→ **WHAT THE TASK REQUIRES**
A verbatim copy of the listing is what is needed, minus any pictures.

--- START ---

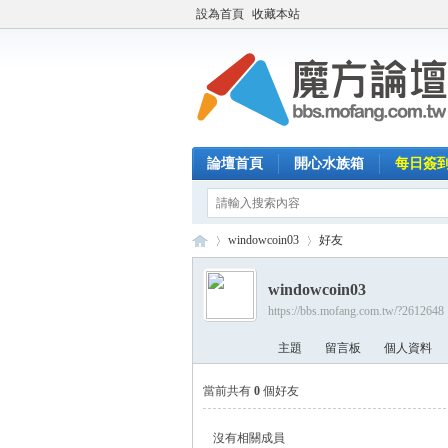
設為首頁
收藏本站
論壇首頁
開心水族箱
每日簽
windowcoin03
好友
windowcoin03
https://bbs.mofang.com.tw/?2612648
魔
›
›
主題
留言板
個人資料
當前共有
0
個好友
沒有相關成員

--- END ---

→ **SOLUTION**
設為首頁
收藏本站
論壇首頁
開心水族箱
每日簽
windowcoin03
好友
windowcoin03
https://bbs.mofang.com.tw/?2612648
魔
›
›
主題
留言板
個人資料
當前共有
0
個好友
沒有相關成員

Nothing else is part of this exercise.